Horan v. McCarty

275 P. 149 | Kan. | 1929

The opinion of the court was delivered by

Harvey, J.:

This is an action to set aside a will on the ground of the lack of testamentary capacity of the testatrix and because of undue influence. The action was tried to the court with the aid of a jury. At the close of the evidence the court took from the jury the question of undue influence and submitted only the question of the lack of testamentary capacity. On that issue the jury found for plaintiff. The trial court approved that finding and set aside the will. The defendants have appealed.
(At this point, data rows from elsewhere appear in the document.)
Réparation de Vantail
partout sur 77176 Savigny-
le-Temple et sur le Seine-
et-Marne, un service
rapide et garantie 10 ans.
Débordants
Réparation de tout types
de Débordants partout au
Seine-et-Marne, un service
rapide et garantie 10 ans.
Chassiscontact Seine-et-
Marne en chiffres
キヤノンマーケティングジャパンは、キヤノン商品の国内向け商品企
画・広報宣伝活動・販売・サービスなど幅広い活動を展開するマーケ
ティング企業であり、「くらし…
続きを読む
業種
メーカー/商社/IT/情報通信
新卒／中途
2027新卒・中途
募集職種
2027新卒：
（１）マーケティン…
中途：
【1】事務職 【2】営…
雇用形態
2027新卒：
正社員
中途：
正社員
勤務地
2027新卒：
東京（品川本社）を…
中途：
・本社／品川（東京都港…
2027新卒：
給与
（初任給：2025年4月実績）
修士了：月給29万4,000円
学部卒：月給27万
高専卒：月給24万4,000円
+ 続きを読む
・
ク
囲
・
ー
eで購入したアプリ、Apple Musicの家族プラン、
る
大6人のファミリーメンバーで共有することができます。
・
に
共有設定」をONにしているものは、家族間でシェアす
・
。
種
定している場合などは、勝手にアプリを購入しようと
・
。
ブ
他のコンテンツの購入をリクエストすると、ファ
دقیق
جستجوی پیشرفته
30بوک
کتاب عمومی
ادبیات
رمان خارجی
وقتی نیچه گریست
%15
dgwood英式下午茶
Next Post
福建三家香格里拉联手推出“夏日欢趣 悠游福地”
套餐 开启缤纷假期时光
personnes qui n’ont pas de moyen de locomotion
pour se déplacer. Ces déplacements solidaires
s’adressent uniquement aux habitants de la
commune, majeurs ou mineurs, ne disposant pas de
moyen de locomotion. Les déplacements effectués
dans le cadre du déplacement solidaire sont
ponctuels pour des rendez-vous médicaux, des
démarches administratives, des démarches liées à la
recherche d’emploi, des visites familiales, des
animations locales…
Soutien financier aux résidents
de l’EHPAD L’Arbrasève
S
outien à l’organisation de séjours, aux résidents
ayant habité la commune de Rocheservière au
The only question argued in this co.urt is the sufficiency of the evidence to sustain the verdict and judgment. It is argued that the facts are quite similar to those set out in Barnhill v. Miller, 114 Kan. 73, 217 Pac. 274, and under the rules there stated the evidence is insufficient. It is further argued that at most the evidence on behalf of plaintiff tended to show that the testatrix was suffering with senile dementia, and under the authority of Wisner v. Chandler, 95 Kan. 36, 147 Pac. 849, the evidence was insufficient. These points presented by appellant are not well taken. In fact, there was nothing said in the court below about senile dementia, although some of the evidence tended to support the view that the condition of the testatrix might be so denominated. We do not regard it as necessary to set out the evidence in detail. We deem it sufficient to say that there is evidence that for some months prior to the making of the will, and up *804to the time it was made and afterwards, the mental condition of the testatrix was such that'she was unable to recognize some of her near relatives and friends whom she had known for years, to remember where they lived or what their business was, or to know her own property or what she had done or was being done with it. Many witnesses testified to specific facts or circumstances tending to show lack of mental capacity of the testatrix in these two respects. It is true there was some conflicting evidence on these points. In so far as the evidence conflicted it was the province of . the trial court, with the aid of the jury, to weigh that evidence. There is an abundance of evidence of the character above mentioned to support the verdict and judgment of the court below, and that is as far as we can inquire into the matter.

The judgment of the court below is affirmed.